The Cayman Islands Health Services Authority (HSA) and the Public Health Department are working together robustly, to closely monitor and mitigate against a local outbreak of hand, foot and mouth disease (HFMD). Approximately 60 cases have already been reported in the Cayman Islands.
The HSA’s Paediatric Unit in collaboration with the Public Health and Laboratory Services held an informational session on Friday, 23 February at the Cayman Islands Hospital’s Hibiscus Conference Room. They presented a comprehensive overview of HFMD to government and private healthcare workers and coordinated a joint approach that involved refining existing plans and protocols for successful containment of the virus.
HFMD is a viral illness common in infants and children under 10 years of age, but can also occur in adults.
Symptoms of HFMD include fever, reduced appetite, sore throat, a feeling of being ill (malaise) and blister-like eruptions in the mouth and on the skin. However, not every patient may exhibit all these symptoms. Some people, especially adults, may show no symptoms at all, but they can still pass the virus onto others. Reinfection can also occur in persons who have already had the virus.
“The infection most often occur in the summer and fall months so it is a bit unusual that we are seeing this outbreak in the winter time. The virus is very contagious, which is why it is very important that people take the necessary precautions and consistently use hygienic measures to reduce the risk of contracting and transmitting diseases,” said Dr. Earl Robinson, Head of Paediatrics at HSA.
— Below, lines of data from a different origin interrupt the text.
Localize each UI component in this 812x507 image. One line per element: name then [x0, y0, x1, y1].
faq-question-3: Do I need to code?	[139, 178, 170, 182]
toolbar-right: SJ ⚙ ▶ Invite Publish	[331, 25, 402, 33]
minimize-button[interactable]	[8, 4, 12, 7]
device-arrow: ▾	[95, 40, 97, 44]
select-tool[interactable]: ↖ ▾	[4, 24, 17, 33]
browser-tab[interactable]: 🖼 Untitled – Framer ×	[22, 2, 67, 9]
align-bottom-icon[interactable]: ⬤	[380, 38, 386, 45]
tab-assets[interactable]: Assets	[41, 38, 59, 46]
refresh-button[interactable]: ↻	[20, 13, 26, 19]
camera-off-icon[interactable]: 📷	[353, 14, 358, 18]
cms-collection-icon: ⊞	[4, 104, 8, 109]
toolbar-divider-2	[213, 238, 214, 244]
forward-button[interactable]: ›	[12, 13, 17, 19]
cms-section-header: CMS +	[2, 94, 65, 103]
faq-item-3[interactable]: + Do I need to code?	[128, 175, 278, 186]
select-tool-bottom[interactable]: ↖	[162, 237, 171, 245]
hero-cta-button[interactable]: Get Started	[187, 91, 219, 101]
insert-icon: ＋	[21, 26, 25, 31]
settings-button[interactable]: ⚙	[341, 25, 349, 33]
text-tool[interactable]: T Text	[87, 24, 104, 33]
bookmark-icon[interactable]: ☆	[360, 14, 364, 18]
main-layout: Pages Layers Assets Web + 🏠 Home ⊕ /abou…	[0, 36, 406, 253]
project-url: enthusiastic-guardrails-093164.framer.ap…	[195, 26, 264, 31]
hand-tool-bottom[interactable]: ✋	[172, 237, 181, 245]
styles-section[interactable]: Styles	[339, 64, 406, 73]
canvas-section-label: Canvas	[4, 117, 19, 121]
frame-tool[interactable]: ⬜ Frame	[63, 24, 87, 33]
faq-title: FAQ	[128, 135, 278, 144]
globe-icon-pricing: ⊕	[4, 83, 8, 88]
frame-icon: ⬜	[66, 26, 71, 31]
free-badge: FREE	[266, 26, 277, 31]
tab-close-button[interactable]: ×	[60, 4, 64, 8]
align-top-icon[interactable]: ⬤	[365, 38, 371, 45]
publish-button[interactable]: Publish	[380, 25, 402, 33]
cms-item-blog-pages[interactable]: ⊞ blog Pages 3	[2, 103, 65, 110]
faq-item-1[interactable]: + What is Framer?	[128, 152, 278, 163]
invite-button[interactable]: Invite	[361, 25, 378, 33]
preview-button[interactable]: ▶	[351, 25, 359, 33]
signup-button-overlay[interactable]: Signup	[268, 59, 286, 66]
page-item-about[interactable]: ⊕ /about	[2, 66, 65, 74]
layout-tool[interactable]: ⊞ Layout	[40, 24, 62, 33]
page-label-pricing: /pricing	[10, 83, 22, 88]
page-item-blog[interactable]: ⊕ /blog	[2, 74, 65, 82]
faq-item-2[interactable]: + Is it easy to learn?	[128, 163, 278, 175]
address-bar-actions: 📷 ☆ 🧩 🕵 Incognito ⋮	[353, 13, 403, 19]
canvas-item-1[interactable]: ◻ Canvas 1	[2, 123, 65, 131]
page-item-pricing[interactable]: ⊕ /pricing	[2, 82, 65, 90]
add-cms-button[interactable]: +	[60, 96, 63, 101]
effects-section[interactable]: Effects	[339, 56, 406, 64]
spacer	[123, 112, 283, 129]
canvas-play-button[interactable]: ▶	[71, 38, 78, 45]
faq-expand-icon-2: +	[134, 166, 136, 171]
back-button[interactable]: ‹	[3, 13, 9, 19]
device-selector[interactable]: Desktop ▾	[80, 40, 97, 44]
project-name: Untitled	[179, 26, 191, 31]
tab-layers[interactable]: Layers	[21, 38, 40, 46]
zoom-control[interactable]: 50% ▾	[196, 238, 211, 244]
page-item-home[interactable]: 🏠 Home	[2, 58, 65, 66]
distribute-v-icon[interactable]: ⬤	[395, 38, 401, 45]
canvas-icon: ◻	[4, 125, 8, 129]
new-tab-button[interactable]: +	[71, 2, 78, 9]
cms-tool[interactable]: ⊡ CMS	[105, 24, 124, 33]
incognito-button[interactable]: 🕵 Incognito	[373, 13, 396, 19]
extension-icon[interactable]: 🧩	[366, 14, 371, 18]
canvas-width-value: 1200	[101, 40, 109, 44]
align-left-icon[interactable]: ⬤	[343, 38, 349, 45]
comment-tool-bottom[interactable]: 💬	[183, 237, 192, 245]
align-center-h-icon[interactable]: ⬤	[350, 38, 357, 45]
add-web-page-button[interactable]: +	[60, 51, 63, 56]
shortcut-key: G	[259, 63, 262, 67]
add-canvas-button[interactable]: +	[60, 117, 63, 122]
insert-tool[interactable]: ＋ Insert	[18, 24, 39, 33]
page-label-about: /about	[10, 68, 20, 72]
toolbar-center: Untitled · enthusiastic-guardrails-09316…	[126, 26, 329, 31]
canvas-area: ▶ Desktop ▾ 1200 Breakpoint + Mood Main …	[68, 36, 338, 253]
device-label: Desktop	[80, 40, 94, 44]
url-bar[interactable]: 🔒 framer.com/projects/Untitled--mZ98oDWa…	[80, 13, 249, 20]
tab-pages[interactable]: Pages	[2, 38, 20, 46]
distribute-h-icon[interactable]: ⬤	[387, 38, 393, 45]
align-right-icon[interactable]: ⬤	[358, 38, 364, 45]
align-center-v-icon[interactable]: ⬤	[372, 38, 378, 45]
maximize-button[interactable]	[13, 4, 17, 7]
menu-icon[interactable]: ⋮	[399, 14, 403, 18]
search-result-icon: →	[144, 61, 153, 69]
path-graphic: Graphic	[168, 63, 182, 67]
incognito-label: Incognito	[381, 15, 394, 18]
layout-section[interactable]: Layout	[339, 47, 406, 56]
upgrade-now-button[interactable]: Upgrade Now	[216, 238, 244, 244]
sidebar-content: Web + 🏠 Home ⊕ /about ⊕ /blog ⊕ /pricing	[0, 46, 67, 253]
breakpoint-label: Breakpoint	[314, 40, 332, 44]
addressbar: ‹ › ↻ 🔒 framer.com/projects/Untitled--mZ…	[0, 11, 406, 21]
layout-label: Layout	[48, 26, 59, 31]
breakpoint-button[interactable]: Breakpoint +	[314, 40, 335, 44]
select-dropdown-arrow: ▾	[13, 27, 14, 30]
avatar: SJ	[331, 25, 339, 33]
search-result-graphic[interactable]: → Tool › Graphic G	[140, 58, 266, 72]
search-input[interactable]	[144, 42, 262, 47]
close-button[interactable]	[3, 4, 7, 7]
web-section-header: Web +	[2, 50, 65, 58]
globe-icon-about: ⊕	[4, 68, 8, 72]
There is no vaccine to protect against the viruses that cause hand, foot, and mouth disease and no specific treatment for the illness. Treatment is mainly supportive. Outbreaks of the disease may occur particularly in childcare settings and preschools.
Acting Medical Officer of Health, Dr Samuel Williams has previously noted as a general rule proper hand washing techniques, sanitization, cleaning and disinfecting frequently touched surfaces and soiled items (including toys) and avoiding contact with children/adults who have HFMD as ways to mitigate the impact of HFMD. For management of pain he advises taking over-the-counter medications (without aspirin) and using mouthwash to assist with numbing blisters in the mouth.
Parents whose children are infected are asked to keep them at home to reduce further spreading of the virus. Children may return to school after blisters have dried up and there are no new blisters, as well as there is no fever for at least 24 hours.
Routine school inspection and active surveillance are part of the Public Health team’s established protocol in handling communicable/contagious diseases. Once the team receive reports of any cases, it works closely with schools to assist with containing the spread of the virus.
The Public Health Department has a school nurse coordinator who is actively educating each school on hand, foot and mouth disease. The department’s Surveillance Officer Timothy McLaughlin-Munroe is also closely monitoring and collecting data on local cases that have been reported.
Although reporting cases of this disease is not mandatory, Dr Williams encouraged, “all public and private physicians to report each case so that we may improve the accuracy of our data and be better equipped to take the required actions to reduce the spread of the virus.”